Comment by lumost

1 day ago

For equal capability tokens, there has been about a 10x drop in cost every 6 months.

We are still chasing the best because the best is moving rapidly, but it’s a simple thought experiment to work out what the cost to serve an 8B model from 2 years ago is in a world of 2T models.

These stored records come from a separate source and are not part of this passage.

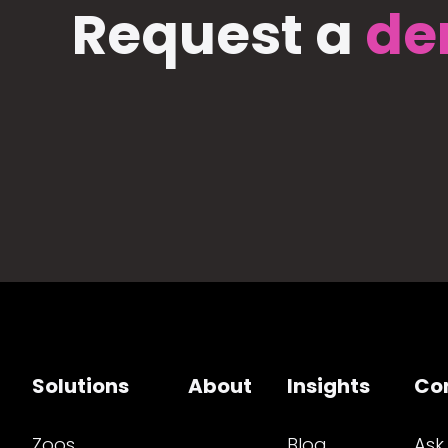
Request a
de
Solutions
About
Insights
Co
Zoos
Blog
Ask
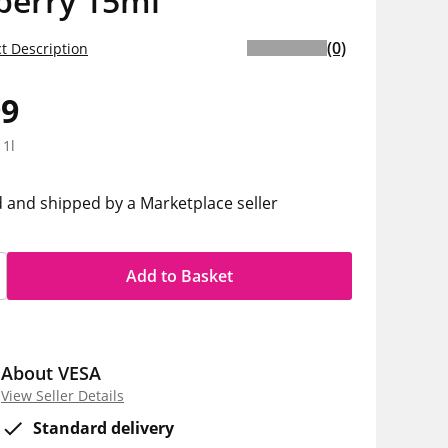
berry 15ml
(0)
t Description
99
 1l
d and shipped by a Marketplace seller
Add to Basket
About VESA
View Seller Details
Standard delivery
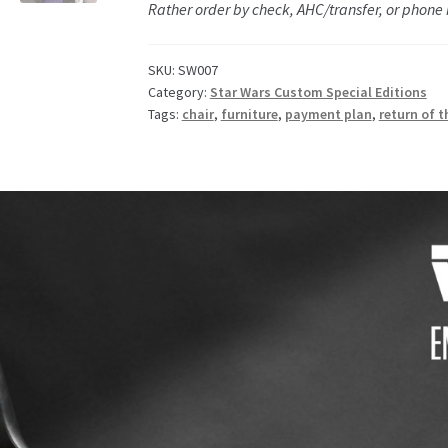
Rather order by check, AHC/transfer, or phone
SKU:
SW007
Category:
Star Wars Custom Special Editions
Tags:
chair
,
furniture
,
payment plan
,
return of t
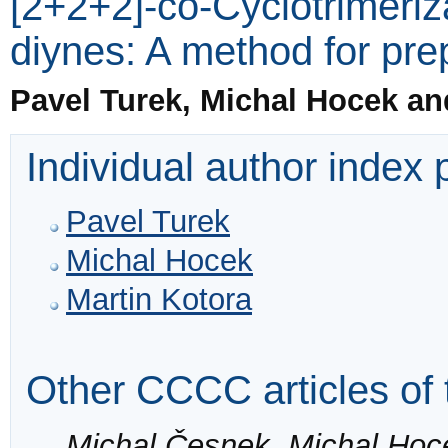
[2+2+2]-co-Cyclotrimeriza
diynes: A method for pre
Pavel Turek, Michal Hocek an
Individual author index
Pavel Turek
Michal Hocek
Martin Kotora
Other CCCC articles of 
Michal Česnek, Michal Hoc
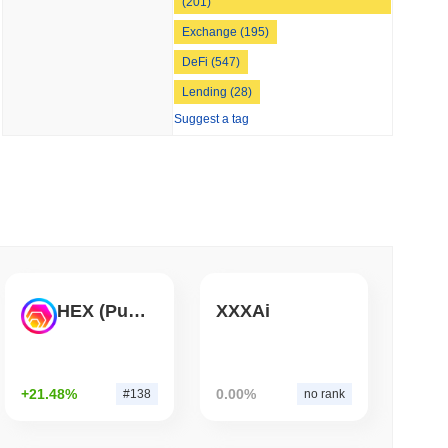
(201)
 read
Exchange (195)
DeFi (547)
Bitcoin Bridge After AI Attackers Outpaced
Lending (28)
Suggest a tag
HEX (Pulsechain)
XXXAi
+21.48%
0.00%
#138
no rank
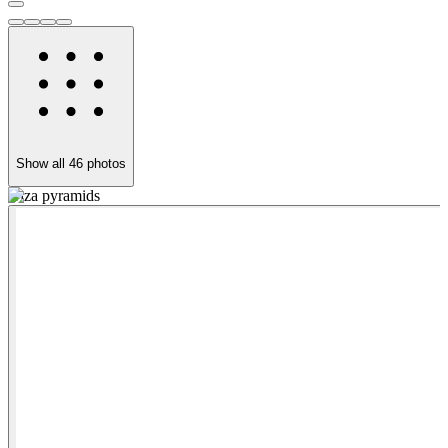
Show all
46
photos
Giza pyramids
G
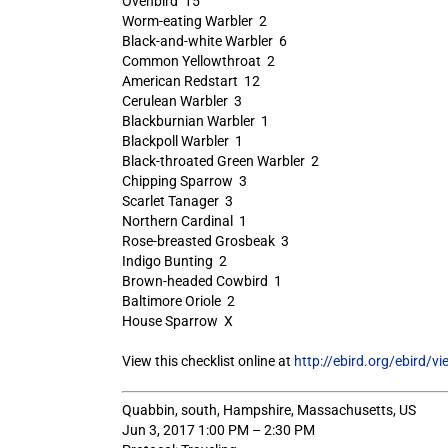
Ovenbird 15
Worm-eating Warbler 2
Black-and-white Warbler 6
Common Yellowthroat 2
American Redstart 12
Cerulean Warbler 3
Blackburnian Warbler 1
Blackpoll Warbler 1
Black-throated Green Warbler 2
Chipping Sparrow 3
Scarlet Tanager 3
Northern Cardinal 1
Rose-breasted Grosbeak 3
Indigo Bunting 2
Brown-headed Cowbird 1
Baltimore Oriole 2
House Sparrow X
View this checklist online at
http://ebird.org/ebird/
Quabbin, south, Hampshire, Massachusetts, US
Jun 3, 2017 1:00 PM – 2:30 PM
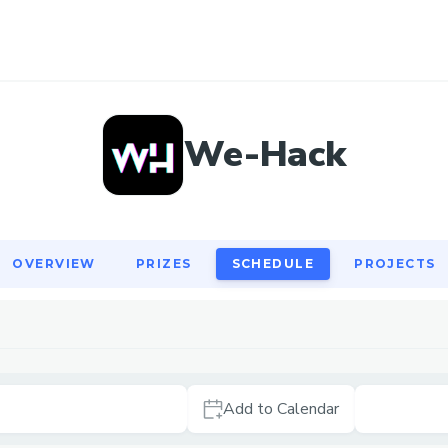
OVERVIEW
PRIZES
SCHEDULE
PROJECTS
We-Hack
OVERVIEW
PRIZES
SCHEDULE
PROJECTS
Add to Calendar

Note: parameter counts are illustrative. Concretely, qwen3.6 27B delivers opus 4.5 capability at 1/27th the cost on openrouter. Single chip llama3 8b performance can exceed 17k tokens/sec.

4 comments

lumost

byzantinegene 13 hours ago

8B models would be consider obsolete in the world of 2T models, at least if we're talking about the competitiveness of OpenAI/Anthropic. The only reason why they are valued so highly is their supposed dominance at the top end.

lumost 6 hours ago

The main story of agent use cases is in enterprise so far. An enterprise will only pay for a model capable of handling the task and no more. Most enterprise's see no need to hire PhDs as factory line workers.
Coding is an interesting case as [1] the pace of progress has been absurd and [2] it's hard to put an upper bound on required capability. However hard to put a bound on and will are different, it's quite possible that the average engineer will cease to see the benefit of rapid progress - or that their employer will be satisfied with lower tier models.
How smart of a model do you need to build a high quality CRUD app for internal users? Or build a scalable web service?

joshuahedlund 8 hours ago

> For equal capability tokens, there has been about a 10x drop in cost every 6 months

Is this still happening? Opus 4.5 was six months ago, can you get its capabilities for 1/10 cost now? Are we on track to get the same for 4.6 in a couple months?

lumost 6 hours ago

Pretty much, Kimi K2.6 is opus 4.6 quality for coding. If you include discounts due to more efficient input caching it is around 1/10th of opus4.6.
https://openrouter.ai/moonshotai/kimi-k2.6
The march of cost efficiency moves on.